VIII. IoT Challenges
Despite the amount of work and standards on IoT, developing a successful IoT application is still not an easy task due to multiple challenges. These challenges include: mobility, reliability, scalability, management, availability, interoperability, cost and energy harvesting. In the following, we briefly describe each of these challenges.
IoT devices are supposed to move freely in the environment and, hence, change their IP addresses and connect to networks relative to their locations. Thus, routing protocols, such as RPL have to reconstruct the DODAG each time a node goes off the network or joins the network which adds a lot of overhead. In addition, mobility might result in a change of service provider which can add another layer of complexity due to service interruption and changing gateway.
For emergency response applications, it is very critical to keep the system perfectly working and delivering all of its specifications correctly. Hence, in IoT applications, the system should be highly reliable and fast in collecting data, communicating them and making decisions. Wrong decisions can lead to disastrous scenarios.
As millions and trillions of devices get connected in a single IoT application, scalability becomes a challenge that needs to be solved. Managing device distribution and functionalities is not an easy task. In addition, IoT applications should be tolerant of new services and devices constantly joining the network and, therefore, must be designed to enable extensible services and operations.
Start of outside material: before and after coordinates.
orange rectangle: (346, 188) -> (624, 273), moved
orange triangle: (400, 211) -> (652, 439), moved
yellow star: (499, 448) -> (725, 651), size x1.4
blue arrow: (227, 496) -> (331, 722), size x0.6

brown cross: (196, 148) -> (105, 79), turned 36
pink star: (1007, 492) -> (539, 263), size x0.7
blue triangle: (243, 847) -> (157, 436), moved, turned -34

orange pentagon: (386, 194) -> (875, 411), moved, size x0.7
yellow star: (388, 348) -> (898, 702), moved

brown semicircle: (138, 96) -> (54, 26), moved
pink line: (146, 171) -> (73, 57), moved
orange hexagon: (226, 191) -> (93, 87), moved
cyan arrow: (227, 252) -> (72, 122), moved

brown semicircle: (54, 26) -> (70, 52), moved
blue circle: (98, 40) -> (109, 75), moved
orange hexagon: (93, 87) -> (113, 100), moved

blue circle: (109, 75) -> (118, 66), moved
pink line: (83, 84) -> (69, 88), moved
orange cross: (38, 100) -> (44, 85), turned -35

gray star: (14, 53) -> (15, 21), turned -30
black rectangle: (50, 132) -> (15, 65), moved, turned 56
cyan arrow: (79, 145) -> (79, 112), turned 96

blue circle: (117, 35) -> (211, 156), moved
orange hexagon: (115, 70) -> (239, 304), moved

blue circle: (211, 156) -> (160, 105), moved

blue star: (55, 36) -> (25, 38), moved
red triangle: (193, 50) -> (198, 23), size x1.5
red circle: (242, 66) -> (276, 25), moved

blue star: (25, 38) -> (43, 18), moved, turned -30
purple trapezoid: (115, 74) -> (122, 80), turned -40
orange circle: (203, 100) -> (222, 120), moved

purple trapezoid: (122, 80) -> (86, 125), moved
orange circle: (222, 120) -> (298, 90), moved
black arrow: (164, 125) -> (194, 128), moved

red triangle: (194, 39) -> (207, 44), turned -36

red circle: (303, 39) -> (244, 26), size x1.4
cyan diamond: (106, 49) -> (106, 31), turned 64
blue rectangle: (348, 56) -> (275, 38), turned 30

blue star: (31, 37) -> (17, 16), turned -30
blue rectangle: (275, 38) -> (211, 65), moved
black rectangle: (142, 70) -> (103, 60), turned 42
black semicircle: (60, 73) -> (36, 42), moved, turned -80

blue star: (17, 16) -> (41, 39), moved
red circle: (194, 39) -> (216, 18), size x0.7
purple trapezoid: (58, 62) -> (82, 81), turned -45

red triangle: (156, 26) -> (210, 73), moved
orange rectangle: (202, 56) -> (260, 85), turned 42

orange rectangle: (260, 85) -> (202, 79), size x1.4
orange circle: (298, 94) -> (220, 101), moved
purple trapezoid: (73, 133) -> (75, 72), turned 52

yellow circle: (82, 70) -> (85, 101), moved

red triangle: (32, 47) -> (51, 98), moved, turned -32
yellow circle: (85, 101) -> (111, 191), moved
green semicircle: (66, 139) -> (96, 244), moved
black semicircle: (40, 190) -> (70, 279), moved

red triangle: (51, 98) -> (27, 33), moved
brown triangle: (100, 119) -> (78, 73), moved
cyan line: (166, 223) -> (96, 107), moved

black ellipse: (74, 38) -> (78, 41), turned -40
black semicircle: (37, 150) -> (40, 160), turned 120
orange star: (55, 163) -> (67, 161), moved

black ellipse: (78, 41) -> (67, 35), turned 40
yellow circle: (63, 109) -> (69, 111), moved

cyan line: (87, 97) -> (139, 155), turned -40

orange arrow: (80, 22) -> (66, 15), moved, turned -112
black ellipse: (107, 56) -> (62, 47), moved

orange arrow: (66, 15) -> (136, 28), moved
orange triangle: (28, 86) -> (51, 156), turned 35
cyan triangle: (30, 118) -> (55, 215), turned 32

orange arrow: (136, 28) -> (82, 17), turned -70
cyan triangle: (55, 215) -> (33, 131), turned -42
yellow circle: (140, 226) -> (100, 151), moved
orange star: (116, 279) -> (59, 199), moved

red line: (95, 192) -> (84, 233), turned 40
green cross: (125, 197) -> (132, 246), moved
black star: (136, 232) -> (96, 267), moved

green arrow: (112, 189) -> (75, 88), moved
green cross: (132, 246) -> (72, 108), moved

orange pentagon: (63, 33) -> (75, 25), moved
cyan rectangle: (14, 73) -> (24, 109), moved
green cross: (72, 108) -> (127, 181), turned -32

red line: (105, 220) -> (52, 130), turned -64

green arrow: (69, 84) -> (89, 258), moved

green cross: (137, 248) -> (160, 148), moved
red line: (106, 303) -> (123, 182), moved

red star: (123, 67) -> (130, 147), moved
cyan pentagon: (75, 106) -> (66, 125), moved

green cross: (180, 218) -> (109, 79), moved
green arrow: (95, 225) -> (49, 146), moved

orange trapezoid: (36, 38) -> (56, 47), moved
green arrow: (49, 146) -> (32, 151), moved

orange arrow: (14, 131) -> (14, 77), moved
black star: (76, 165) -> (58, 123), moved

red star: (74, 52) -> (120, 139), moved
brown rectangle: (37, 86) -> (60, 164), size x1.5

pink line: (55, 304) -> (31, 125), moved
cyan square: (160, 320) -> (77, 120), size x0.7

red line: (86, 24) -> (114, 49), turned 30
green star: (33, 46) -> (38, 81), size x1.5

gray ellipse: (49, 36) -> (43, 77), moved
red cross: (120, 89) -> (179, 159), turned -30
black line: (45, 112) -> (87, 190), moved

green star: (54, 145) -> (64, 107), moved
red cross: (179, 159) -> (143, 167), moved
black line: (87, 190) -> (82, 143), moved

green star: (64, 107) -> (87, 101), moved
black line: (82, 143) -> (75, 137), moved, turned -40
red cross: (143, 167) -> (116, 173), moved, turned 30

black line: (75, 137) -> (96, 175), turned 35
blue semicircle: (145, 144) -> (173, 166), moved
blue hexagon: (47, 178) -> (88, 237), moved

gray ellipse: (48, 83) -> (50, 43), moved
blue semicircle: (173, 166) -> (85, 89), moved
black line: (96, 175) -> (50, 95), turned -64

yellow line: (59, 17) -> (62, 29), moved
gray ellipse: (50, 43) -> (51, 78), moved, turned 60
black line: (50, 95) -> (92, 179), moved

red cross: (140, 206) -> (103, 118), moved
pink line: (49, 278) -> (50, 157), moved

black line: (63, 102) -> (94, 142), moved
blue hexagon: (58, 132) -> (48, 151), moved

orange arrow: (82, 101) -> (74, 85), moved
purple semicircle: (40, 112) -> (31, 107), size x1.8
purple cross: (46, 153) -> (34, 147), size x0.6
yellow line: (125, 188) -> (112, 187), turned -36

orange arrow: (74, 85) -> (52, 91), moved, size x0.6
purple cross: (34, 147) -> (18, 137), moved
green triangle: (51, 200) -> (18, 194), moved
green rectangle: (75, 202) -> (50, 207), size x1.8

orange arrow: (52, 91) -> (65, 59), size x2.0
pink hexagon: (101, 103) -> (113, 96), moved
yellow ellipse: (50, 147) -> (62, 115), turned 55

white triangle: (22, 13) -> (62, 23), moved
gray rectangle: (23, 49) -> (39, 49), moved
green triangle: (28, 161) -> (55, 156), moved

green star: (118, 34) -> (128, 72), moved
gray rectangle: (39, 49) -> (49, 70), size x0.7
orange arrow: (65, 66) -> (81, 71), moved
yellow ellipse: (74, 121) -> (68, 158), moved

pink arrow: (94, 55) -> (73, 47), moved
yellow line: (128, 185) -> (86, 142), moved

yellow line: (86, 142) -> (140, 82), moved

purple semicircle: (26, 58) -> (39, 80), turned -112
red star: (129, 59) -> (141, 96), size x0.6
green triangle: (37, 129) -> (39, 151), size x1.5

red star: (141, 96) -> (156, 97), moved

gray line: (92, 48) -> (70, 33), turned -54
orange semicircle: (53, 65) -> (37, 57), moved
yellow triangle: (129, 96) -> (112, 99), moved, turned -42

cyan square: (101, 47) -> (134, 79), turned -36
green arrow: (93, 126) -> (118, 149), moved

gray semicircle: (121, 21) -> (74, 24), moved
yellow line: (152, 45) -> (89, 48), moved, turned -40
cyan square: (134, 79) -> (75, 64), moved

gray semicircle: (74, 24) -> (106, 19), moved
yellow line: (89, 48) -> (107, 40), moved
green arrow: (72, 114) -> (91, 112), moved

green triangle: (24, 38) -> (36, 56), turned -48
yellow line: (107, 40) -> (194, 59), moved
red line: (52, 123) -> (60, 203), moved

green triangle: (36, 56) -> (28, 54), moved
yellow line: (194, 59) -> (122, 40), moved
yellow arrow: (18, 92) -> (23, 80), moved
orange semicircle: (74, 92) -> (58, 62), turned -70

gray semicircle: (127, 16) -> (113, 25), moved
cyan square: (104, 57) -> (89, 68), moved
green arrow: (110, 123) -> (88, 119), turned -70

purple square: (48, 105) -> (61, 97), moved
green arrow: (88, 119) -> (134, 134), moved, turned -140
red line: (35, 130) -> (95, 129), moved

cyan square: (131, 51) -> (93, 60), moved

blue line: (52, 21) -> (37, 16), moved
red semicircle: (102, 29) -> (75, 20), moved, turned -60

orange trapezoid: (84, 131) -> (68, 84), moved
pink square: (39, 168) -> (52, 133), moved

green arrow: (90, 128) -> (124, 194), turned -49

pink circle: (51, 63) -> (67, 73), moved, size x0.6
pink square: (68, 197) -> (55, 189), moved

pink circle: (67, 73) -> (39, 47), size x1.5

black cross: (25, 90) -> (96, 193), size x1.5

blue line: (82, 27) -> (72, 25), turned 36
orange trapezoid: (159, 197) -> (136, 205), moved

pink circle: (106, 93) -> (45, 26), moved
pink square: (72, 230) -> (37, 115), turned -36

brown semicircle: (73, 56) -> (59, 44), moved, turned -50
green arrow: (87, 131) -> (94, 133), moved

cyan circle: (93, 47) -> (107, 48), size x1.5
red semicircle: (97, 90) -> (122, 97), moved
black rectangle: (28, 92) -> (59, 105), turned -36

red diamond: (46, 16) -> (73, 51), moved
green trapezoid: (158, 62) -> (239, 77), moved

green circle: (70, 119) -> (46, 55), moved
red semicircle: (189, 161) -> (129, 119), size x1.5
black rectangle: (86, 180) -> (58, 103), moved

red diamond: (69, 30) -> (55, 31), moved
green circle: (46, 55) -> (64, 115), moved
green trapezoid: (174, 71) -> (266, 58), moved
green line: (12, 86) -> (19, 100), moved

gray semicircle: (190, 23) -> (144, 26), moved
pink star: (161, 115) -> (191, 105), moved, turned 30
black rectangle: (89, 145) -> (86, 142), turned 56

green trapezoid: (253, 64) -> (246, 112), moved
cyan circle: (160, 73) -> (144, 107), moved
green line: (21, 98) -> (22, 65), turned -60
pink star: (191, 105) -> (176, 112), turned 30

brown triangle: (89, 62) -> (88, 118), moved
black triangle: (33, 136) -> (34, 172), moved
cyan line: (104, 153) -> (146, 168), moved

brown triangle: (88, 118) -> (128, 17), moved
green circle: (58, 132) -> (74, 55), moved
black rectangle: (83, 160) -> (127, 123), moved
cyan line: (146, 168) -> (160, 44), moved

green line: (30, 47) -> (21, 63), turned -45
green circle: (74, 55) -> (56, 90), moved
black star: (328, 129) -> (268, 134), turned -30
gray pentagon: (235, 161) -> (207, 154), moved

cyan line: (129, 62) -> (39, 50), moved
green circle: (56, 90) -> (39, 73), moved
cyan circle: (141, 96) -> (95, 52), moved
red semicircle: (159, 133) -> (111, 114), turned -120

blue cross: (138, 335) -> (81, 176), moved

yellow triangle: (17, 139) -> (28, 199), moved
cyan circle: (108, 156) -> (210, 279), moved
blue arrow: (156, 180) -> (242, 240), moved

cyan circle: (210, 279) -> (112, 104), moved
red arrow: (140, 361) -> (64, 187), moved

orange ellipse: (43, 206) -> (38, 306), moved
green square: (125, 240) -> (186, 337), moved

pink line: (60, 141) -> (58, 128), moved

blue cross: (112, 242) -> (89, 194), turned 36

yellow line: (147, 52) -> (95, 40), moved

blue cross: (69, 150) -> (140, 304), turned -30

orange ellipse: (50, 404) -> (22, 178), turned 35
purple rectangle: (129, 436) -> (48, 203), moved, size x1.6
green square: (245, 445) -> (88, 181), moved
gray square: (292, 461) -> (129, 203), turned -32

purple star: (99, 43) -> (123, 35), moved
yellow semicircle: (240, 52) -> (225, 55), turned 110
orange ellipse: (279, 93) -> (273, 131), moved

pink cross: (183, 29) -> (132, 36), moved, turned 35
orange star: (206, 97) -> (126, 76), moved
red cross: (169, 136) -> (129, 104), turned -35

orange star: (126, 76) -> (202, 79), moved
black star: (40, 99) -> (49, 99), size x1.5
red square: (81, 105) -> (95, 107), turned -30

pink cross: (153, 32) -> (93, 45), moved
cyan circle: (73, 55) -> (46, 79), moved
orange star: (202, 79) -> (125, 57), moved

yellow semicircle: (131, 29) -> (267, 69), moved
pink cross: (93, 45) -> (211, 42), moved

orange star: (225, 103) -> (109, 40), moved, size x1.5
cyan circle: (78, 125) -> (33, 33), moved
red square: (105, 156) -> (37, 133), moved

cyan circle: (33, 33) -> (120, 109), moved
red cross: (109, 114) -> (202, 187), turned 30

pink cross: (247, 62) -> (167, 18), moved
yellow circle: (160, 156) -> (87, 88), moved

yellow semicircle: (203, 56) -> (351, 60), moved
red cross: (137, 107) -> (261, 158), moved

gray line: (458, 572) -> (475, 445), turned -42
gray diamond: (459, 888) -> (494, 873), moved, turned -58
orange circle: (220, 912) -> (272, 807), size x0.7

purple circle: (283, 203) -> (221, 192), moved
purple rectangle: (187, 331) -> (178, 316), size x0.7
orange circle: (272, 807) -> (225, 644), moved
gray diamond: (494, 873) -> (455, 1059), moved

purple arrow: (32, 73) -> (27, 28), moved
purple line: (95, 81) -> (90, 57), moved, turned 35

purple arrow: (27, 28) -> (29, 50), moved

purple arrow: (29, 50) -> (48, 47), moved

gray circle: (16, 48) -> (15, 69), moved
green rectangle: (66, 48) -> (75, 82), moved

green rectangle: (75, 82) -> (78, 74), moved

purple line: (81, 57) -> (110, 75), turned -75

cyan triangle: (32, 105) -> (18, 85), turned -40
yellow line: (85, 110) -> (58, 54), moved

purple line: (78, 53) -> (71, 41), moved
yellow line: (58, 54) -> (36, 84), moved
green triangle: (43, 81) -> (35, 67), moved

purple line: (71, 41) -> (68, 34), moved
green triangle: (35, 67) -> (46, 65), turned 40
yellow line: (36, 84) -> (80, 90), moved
Even though several protocols to manage devices remotely were discussed, these protocols can not be applied to all IoT applications, and hence, management is still a big challenge. Providers need to manage faults, configuration, accounting, performance and security (FCAPS) of their interconnected devices.
Availability of IoT platforms should guarantee both software and hardware availability for system users and service subscribers. Software availability means that the services are provided to the users, even when failures happen. Hardware availability means that the existing devices are easy to access and are compatible with various protocols. In addition, these protocols should be compact enough to be embedded within the constrained IoT devices.
Interoperability means that heterogeneous devices and protocols need to be able to inter-work with each other. This is challenging due to the large number of different platforms used in IoT systems. Interoperability should be handled by both application developers and device manufacturers to deliver the services regardless of the platform or hardware specification used by the customer.
G. Cost and complexity
Despite the relatively cheap prices of IoT devices such as sensors and smart transducers, it still costs too much to build an IoT application. Such complex integration of different protocols and standards makes IoT applications not available for general public usage. Reducing the cost and complexity is a massive challenge that needs to be solved.
H. Power Harvesting
Power harvesting is still a challenge in IoT devices due to a lack of harvesting technologies for such small, resource constrained devices. Power is a critical issue in IoT as these devices need to last for years without battery changing and might be embedded in a body or environment which makes it difficult to change. Hence, collecting energy from motion or any other energy source and transforming it into stored energy seems to be a critical solution for such devices. However, such transformers and collection devices are still too weak to be applied to small devices due to their space and power needs.
This section discussed many current IoT challenges, including: mobility, reliability, scalability, and many others. Despite the amount of work in mobility, scalability, and management, enterprises still suffer these challenges. In addition to these challenges, security, as discussed before, is still a research challenge to be solved.
In this paper, we have provided a comprehensive survey of protocols for IoT. A lot of those protocols have been developed and standardized by IETF, IEEE, ITU, and other organizations while many more are still in development. The discussion was brief due to the large number. Therefore, references for further information have been provided. The aim of this paper is to give an insight to developers and service providers about alternatives for different layers of protocols in IoT and how to choose among them. Through the paper, we classified our sections based on networking layers to: data link, network routing, network encapsulation, and session layers. At each layer, we presented most of the finalized standards and highlighted several drafts. In addition, we briefly reviewed IoT management protocols and discussed some of the existing security standards and work provided at different levels of standardizations. Finally, we discussed several challenges that still exist in IoT systems and that are being solved by researchers.